Sentendo i due amici bisticciare così, a Islanda tornò in parte il buon umore. Anthea intanto, non curandosi più del cattivo umore di Gerian, iniziò a descrivere la sua compagna di stanza. Era una ragazza silenziosa e all’apparenza timida, con i capelli biondi tagliati corti come un ragazzo, gli occhi castani un po’ troppo ravvicinati e un nasino piccino come quello di un bimbo. Insomma, era una ragazza ordinaria, che a vederla non la si sarebbe certamente detta una guerriera, né tanto meno un medico adatto ai campi di battaglia. Il suo nome era Isidia, forse un nome un po’ troppo esotico per una persona dal viso così comune.

-e invece lo zotico in camera con te come si chiama? Almeno gli hai chiesto il nome?

-sì, si chiama Iago. Almeno credo, da quello che ha borbottato mentre cercavo di sbattere le sue cose giù dal mio letto!

-carino come nome! 

Proprio mentre ne parlavano, spuntò dalla cima delle scale Iago. Inizialmente i ragazzi videro solo le spalle larghe e il viso abbronzato, poi quando scese le scale per raggiungerli, poterono osservarlo bene. Non aveva l’aspetto di uno zotico, era un bel giovane sui vent’anni, con i capelli biondo cenere e gli occhi azzurro chiaro, quasi grigi.

-ehi, Gerio! Aspettami! Abbiamo iniziato con il piede sbagliato noi due!

La sua voce non era sgradevole, era ancora una voce da ragazzino un po’ immaturo.

-mi chiamo Gerian, razza di zotico!

-adesso però sei tu lo zotico, Gerian!

Islanda aveva riportato alle buone maniere il suo amico.

-perdonalo, a volte è un po’ sgradevole.

-io? Sgradevole? Avete sentito come mi ha chiamato?

Iago, che non era ancora abituato ai battibecchi dei tre amici, sorrise un po’ imbarazzato e le guance gli si infiammarono mentre chiedeva scusa a Gerian.

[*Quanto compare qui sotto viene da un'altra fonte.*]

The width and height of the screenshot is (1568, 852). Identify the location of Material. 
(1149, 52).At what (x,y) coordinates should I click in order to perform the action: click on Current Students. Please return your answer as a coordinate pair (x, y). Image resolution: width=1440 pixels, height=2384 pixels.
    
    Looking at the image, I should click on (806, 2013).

-e va bene, scuse accettate. Ma non chiamarmi mai più Gerio!

Iago sorrise, mostrando una fila di bei denti bianchi, che per un secondo riuscirono a incantare Anthea.

-volete che vi accompagni a fare un giro?

-sì, perché no!

Gli altri tre erano entusiasti. Avevano proprio bisogno di una guida. Sentendo quello che stavano per fare, dalle scale corse giù anche Amanda.

-aspettatemi! Vi accompagno anche io!

La ragazza allora salutò Iago e si unì alla compagnia. Gli occhi scuri di Gerian lampeggiarono un attimo nell’incontrare quelli ancor più scuri della nuova arrivata.